What you are asked to do — Only one stretch of the data below should be repeated: the lines from the line containing "performance without starting over." through the line containing "features (like e-commerce", inclusive, exactly as they are.

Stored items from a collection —
########
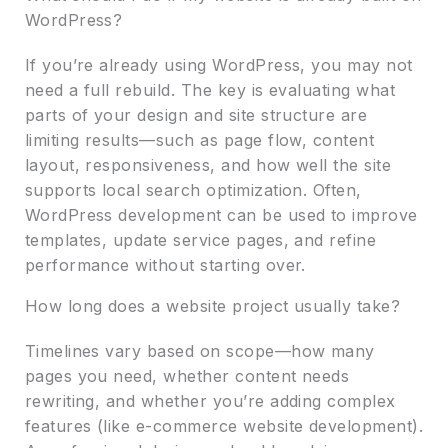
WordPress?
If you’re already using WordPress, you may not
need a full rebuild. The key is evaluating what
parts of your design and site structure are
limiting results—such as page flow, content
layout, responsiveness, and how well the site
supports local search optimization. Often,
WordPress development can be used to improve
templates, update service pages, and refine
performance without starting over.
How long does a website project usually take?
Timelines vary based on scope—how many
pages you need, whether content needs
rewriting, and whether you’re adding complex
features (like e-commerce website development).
########
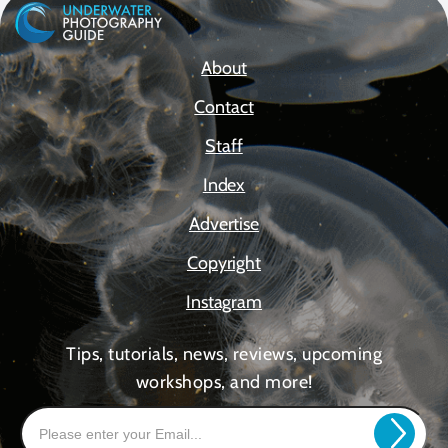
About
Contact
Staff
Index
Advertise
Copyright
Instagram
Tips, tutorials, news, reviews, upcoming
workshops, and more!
########
Answer —
performance without starting over.
How long does a website project usually take?
Timelines vary based on scope—how many
pages you need, whether content needs
rewriting, and whether you’re adding complex
features (like e-commerce website development).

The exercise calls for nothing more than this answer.